Pasal tersebut mengingatkan kembali pada Pasal 134 KUHP yang mengatur:

“Penghinaan dengan sengaja terhadap Presiden atua Wakil Presiden diancam dengan pidana penjara paling lama enam tahun, atau pidana denda paling banyak empat ribu lima ratus ribu rupiah.”

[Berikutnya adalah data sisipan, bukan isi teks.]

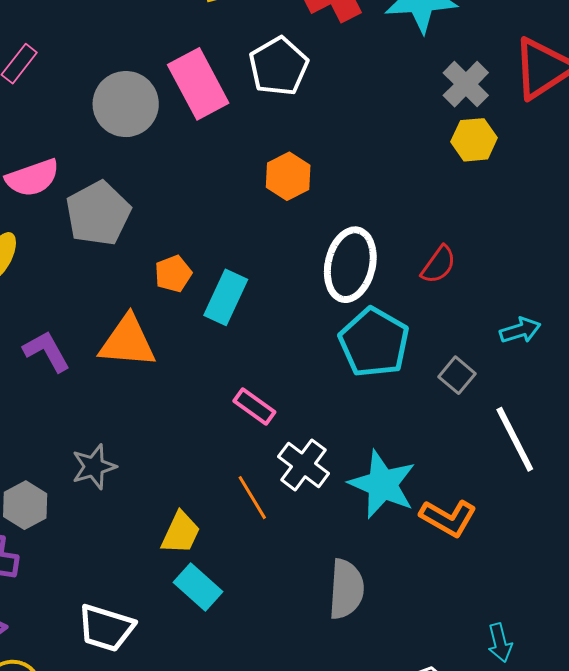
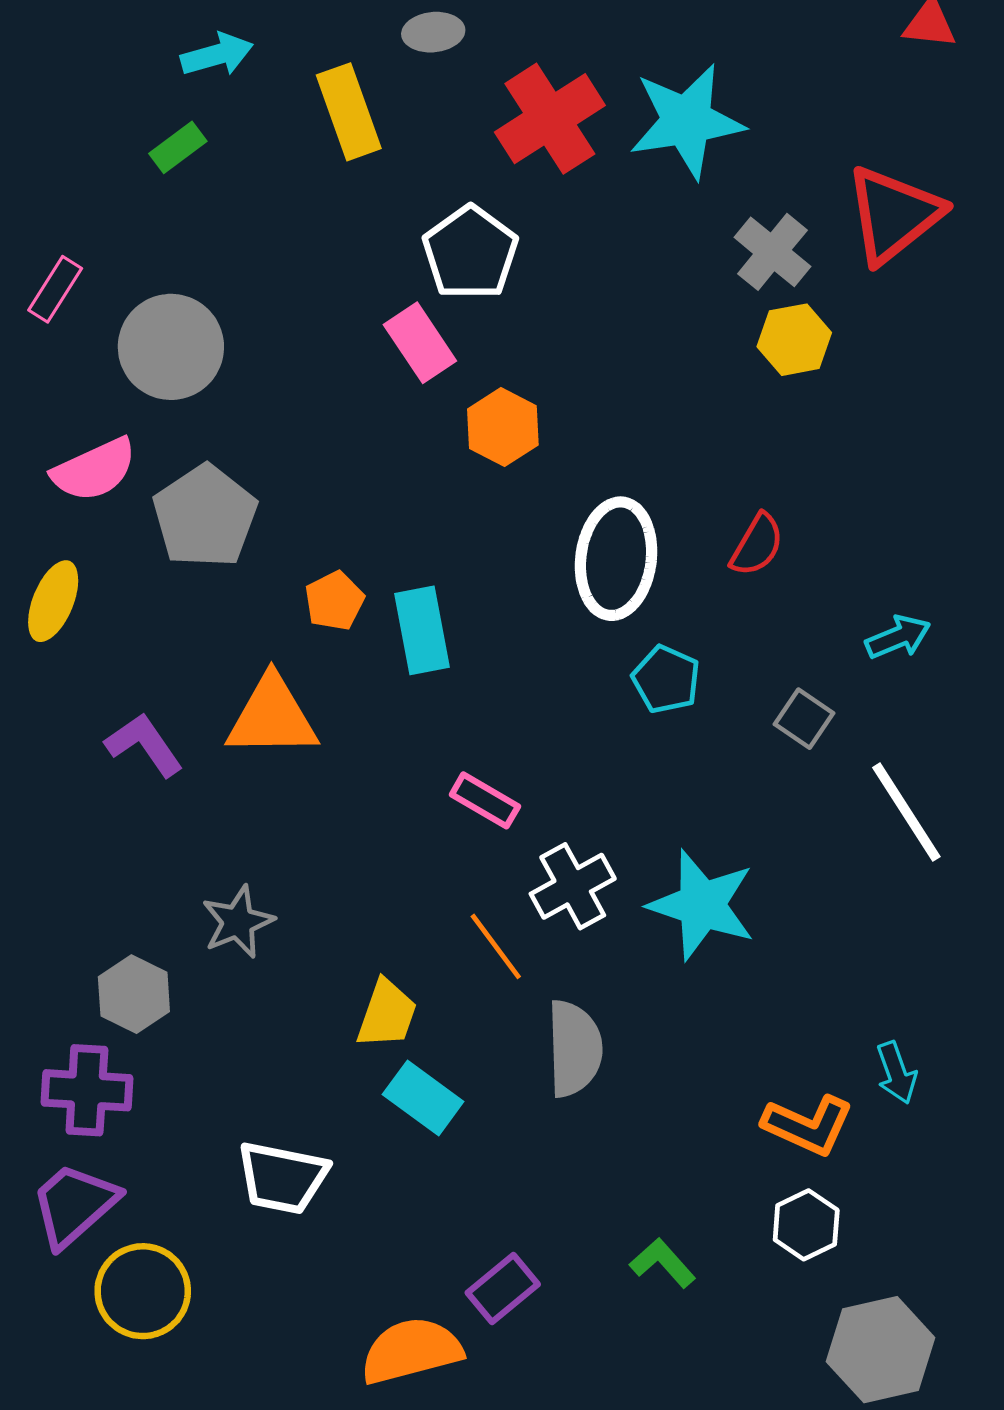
pink rectangle: (198, 84) -> (420, 343), moved, size x0.7
gray circle: (126, 104) -> (171, 347), moved
cyan rectangle: (226, 297) -> (422, 630), turned -30
cyan pentagon: (374, 342) -> (666, 679), size x0.6
white cross: (304, 465) -> (573, 886), turned 30
orange L-shape: (448, 518) -> (808, 1125), moved
gray semicircle: (346, 589) -> (574, 1049), moved
cyan arrow: (500, 643) -> (896, 1073), moved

Mahkamah Konstitusi telah menyatakan pasal tersebut tidak memiliki kekuatan hukum mengikat karena bertentangan dengan Undang-Undang Dasar 1945, sebagaimana Putusan Mahkamah Konstitusi Register Nomor 13-022/PUU-IV/2006 tanggal 4 Desember 2006. Disamping Pasal 134 KUHP, dalam putusan tersebut Mahkamah Konstitusi juga menyatakan Pasal 136 bis dan Pasal 137 KUHP bertentangan dengan Undang-Undang Dasar 1945 dan tidak mengikat.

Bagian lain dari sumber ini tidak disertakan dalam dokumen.